I agree that we'll have to do something to make this wrangling easier. Like I said above, it would be good if the semantics of the generic function remained intact for all the methods... and I always intended to use something like SplitApplyCombine.invert to do this sort of transformation. Another approach is to overload _innerjoin or something like that, similar to what AcceleratedArrays does.
we should benchmark the performance for column/columns of: Vector{Int}, PooledVector, CategoricalVector, SentinelVector and Vector{String}.
For sure the Pooled and Categorical stuff will be slower than necessary, until they get specialized methods. I think I did one benchmark for grouping with strings that didn't seem spectacular. Similarly we need benchmarks for grouping by multiple columns - I think this was slower than I expected but that might be magically fixed in Julia 1.5? The other thing to be wary of is performance with Union{T, Missing}.
I always intended to use something like
SplitApplyCombine.invert
This is problematic because it adds another pass (less a problem as this is cheap) and eats up memory (this is a real issue - we currently fail 50GB H2O tests because our current join algorithm is too memory greedy).
As a first steps could be:
# This is the slow way for SplitApplyCombine (like you say, easy to fix) (I understand you are looking into this)This is problematic because it adds another pass (less a problem as this is cheap) and eats up memory (this is a real issue - we currently fail 50GB H2O tests because our current join algorithm is too memory greedy).

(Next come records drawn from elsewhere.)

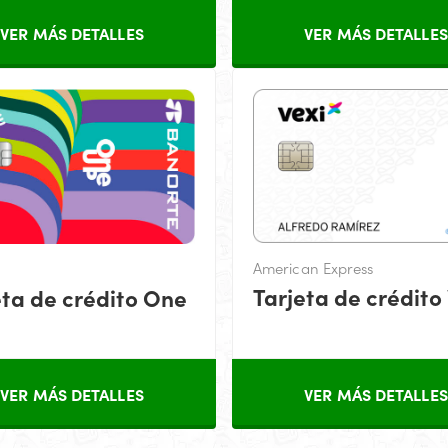
VER MÁS DETALLES
VER MÁS DETALLES
American Express
Tarjeta de crédito
eta de crédito One
VER MÁS DETALLES
VER MÁS DETALLES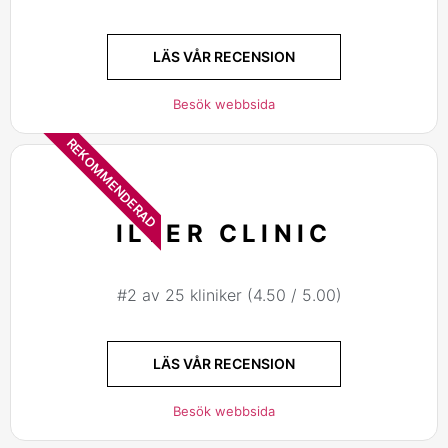
LÄS VÅR RECENSION
Besök webbsida
REKOMMENDERAD
ILTER CLINIC
#2 av 25 kliniker (4.50 / 5.00)
LÄS VÅR RECENSION
Besök webbsida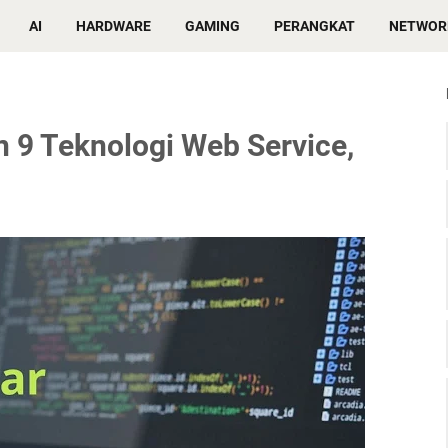
AI
HARDWARE
GAMING
PERANGKAT
NETWOR
 9 Teknologi Web Service,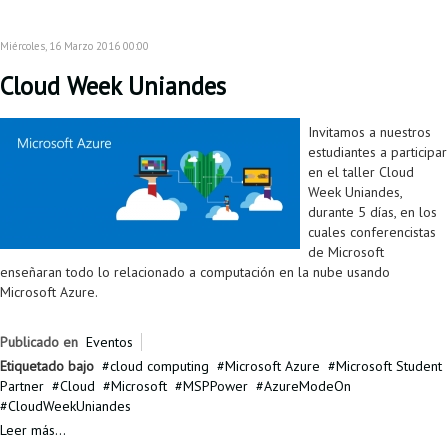
Miércoles, 16 Marzo 2016 00:00
Cloud Week Uniandes
Invitamos a nuestros
estudiantes a participar
en el taller Cloud
Week Uniandes,
durante 5 días, en los
cuales conferencistas
de Microsoft
enseñaran todo lo relacionado a computación en la nube usando
Microsoft Azure.
Publicado en
Eventos
Etiquetado bajo
cloud computing
Microsoft Azure
Microsoft Student
Partner
Cloud
Microsoft
MSPPower
AzureModeOn
CloudWeekUniandes
Leer más...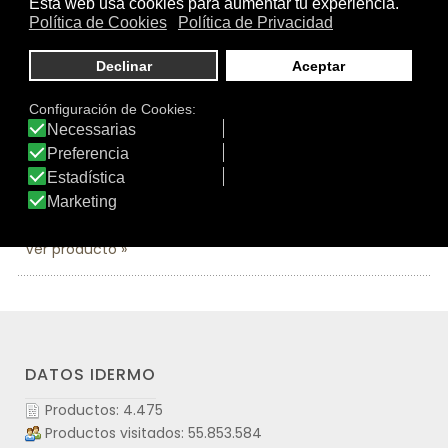
(CECC) con células madre que frenan la caída del
cabello.
Es apto para veganos, de rápida absorción, no deja
residuo graso.
El complemento alimenticio CAPILMAR cápsulas nutre
desde el interior el folículo piloso favoreciendo la
reparación capilar, gracias a las propiedades de sus
ingredientes naturales como el sabal.
Ver producto
DATOS IDERMO
Productos: 4.475
Productos visitados: 55.853.584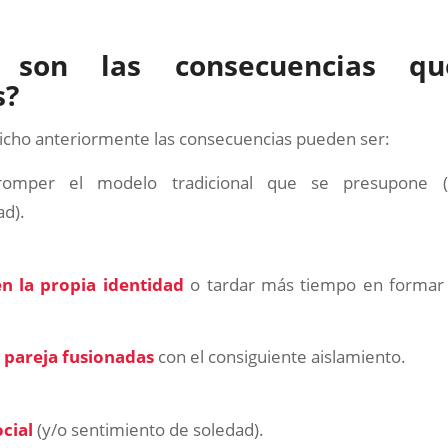
s son las consecuencias qu
s?
icho anteriormente las consecuencias pueden ser:
omper el modelo tradicional que se presupone (
ad).
n la propia identidad
o tardar más tiempo en formar 
e
pareja fusionadas
con el consiguiente aislamiento.
cial
(y/o sentimiento de soledad).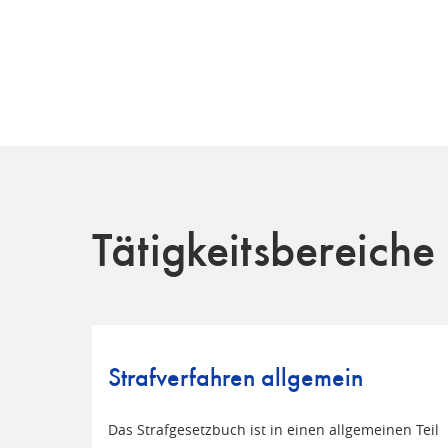
Tätigkeitsbereiche
Strafverfahren allgemein
Das Strafgesetzbuch ist in einen allgemeinen Teil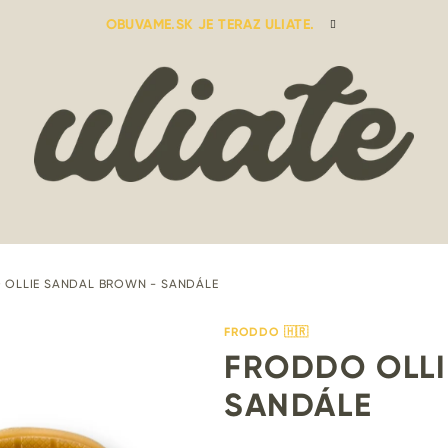
OBUVAME.SK JE TERAZ ULIATE.
 OLLIE SANDAL BROWN - SANDÁLE
FRODDO 🇭🇷
FRODDO OLLI
SANDÁLE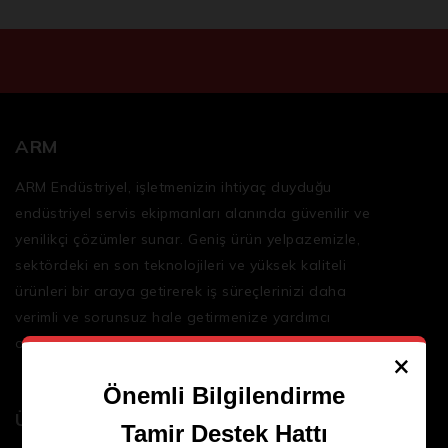
ARM
ARM Endüstriyel, işletmenizin ihtiyaç duyduğu
endüstriyel servis ekipmanları
alanında güvenilir ve
yenilikçi çözümler sunar. Geniş ürün yelpazemizle,
sektördeki en son teknolojileri ve yüksek kaliteli
ürünleri bir araya getirerek iş süreçlerinizi daha
verimli ve sorunsuz hale getirmenize yardımcı
oluyoruz.
×
Önemli Bilgilendirme
Ürünler
Tamir Destek Hattı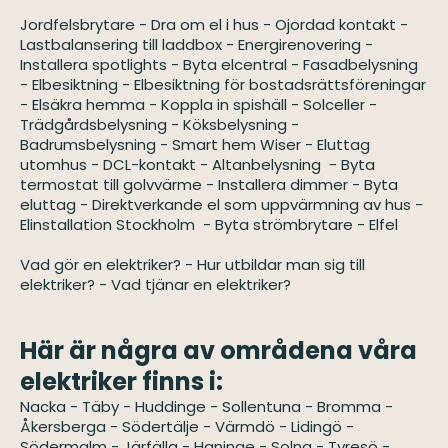
Jordfelsbrytare
-
Dra om el i hus
-
Ojordad kontakt
-
Lastbalansering till laddbox
-
Energirenovering
-
Installera spotlights
-
Byta elcentral
-
Fasadbelysning
-
Elbesiktning
-
Elbesiktning för bostadsrättsföreningar
-
Elsäkra hemma
-
Koppla in spishäll
-
Solceller
-
Trädgårdsbelysning
-
Köksbelysning
-
Badrumsbelysning
-
Smart hem Wiser
-
Eluttag
utomhus
-
DCL-kontakt
-
Altanbelysning
-
Byta
termostat till golvvärme
-
Installera dimmer
-
Byta
eluttag
-
Direktverkande el som uppvärmning av hus
-
Elinstallation Stockholm
-
Byta strömbrytare
-
Elfel
Vad gör en elektriker?
-
Hur utbildar man sig till
elektriker?
-
Vad tjänar en elektriker?
Här är några av områdena våra
elektriker finns i:
Nacka
-
Täby
-
Huddinge
-
Sollentuna
-
Bromma
-
Åkersberga
-
Södertälje
-
Värmdö
-
Lidingö
-
Södermalm
-
Järfälla
-
Haninge
-
Solna
-
Tyresö
-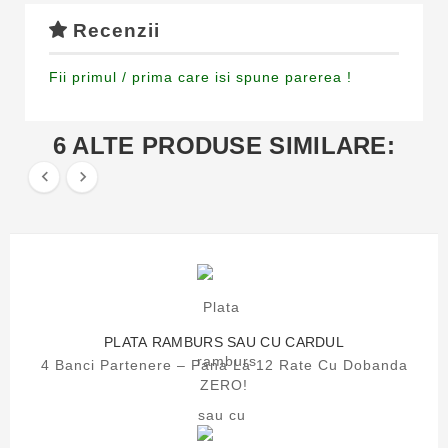
Recenzii
Fii primul / prima care isi spune parerea !
6 ALTE PRODUSE SIMILARE:


PLATA RAMBURS SAU CU CARDUL
4 Banci Partenere – Pana La 12 Rate Cu Dobanda
ZERO!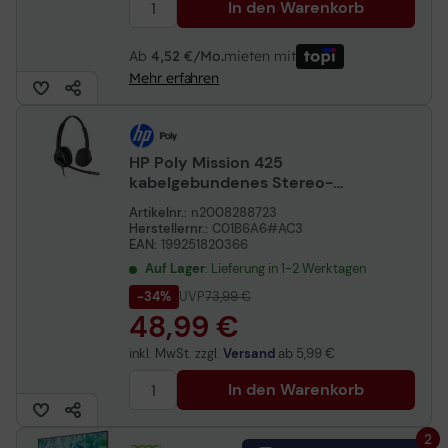
In den Warenkorb
Ab
4,52 €/Mo.
mieten mit
Mehr erfahren
HP Poly Mission 425
kabelgebundenes Stereo-
USB-Headset (unverpackt)
Artikelnr.:
n2008288723
Herstellernr.:
C01B6A6#AC3
EAN:
199251820366
Auf Lager
: Lieferung in 1-2 Werktagen
-34%
UVP
73,99 €
48,99 €
inkl. MwSt. zzgl.
Versand
ab
5,99 €
In den Warenkorb
2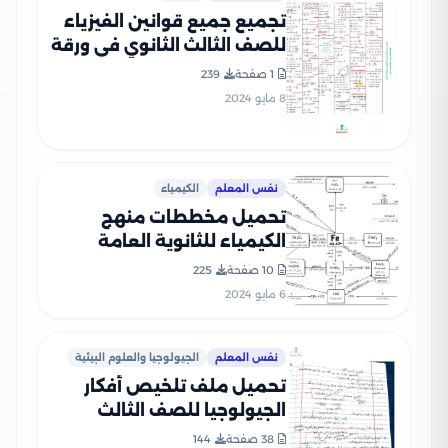
تجميع جميع قوانين الفيزياء
للصف الثالث الثانوي في ورقة
واحدة
1 صفحة
239
8 مايو 2024
نفس المعلم
الكيمياء
تحميل مخططات منهج
الكيمياء للثانوية العامة
10 صفحة
225
6 مايو 2024
نفس المعلم
الجيولوجيا والعلوم البيئية
تحميل ملف تلخيص أفكار
الجيولوجيا للصف الثالث
الثانوي
38 صفحة
144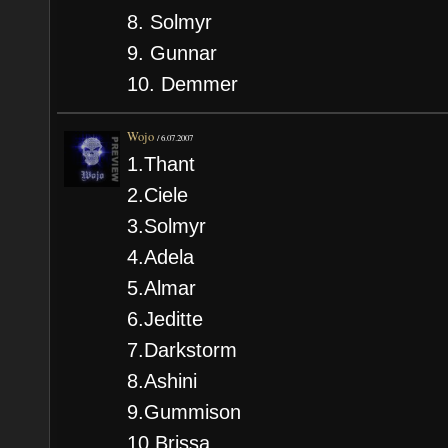
8. Solmyr
9. Gunnar
10. Demmer
Wojo
/
6.07.2007
1.Thant
2.Ciele
3.Solmyr
4.Adela
5.Almar
6.Jeditte
7.Darkstorm
8.Ashini
9.Gummison
10.Brissa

Sorry I probably wasn't clear - by "something like" I meant a lazy version of invert; we definitely shouldn't add a second pass or create any copies.
(I understand you are looking into this)
Yes you nerd sniped me, I'm working on it now, nearly done :) (I'll sleep another day...)
improve handling of categorical-type collections (I can have a look at it if you want after the point above is done as this should be simple)
I imagine it should go very similarly to how AcceleratedArrays handles joins with HashIndex - there is a _innerjoin! method.
WIP:
julia> @btime SplitApplyCombine.innerjoin(identity, identity, tuple, 1:10^7, 1:10^6);
521.482 ms (2000074 allocations: 189.24 MiB)
julia> @btime SplitApplyCombine.innerjoin(identity, identity, tuple, 1:10^6, 1:10^7);
514.161 ms (2000074 allocations: 189.24 MiB)
OK that's published. I wish I understood how to profile allocations. This (and also group) seem to produce lots of small allocations that I hoped would go away in Julia 1.5 but haven't. (EDIT master is no better).
@vtjnash - is there some best practice how to track the source of allocations that @andyferris observes. Any hints would be helpful. Thank you!
I meant a lazy version of
invert
still - I would check if this would not be slower than two vectors, as it seems that two vector approach should be more cache friendly for later processing.
I have no special insights that I think Andy doesn't already have. Huda talked about some of the tools recently (https://www.youtube.com/watch?v=S5R8zXJOsUQ) and others have been working on a memory profile sometimes (https://github.com/JuliaLang/julia/pull/33467)
I did some benchmarks with IndexedTables, while there the order of tables does not affect the performance, it has similar or worse performance in good cases.
Is the plan to use SplitApplyCombine.jl to do this and SAC itself becomes aware of AcceleratedArrays (or just uses the right Base API that AcceleratedArrays magically speed up) so Tables implementations like CSV can use that to attach indexing metadata? @andyferris Benchmarks looking pretty good! But in this case an algorithm similar to merge sort could be faster than hashing right?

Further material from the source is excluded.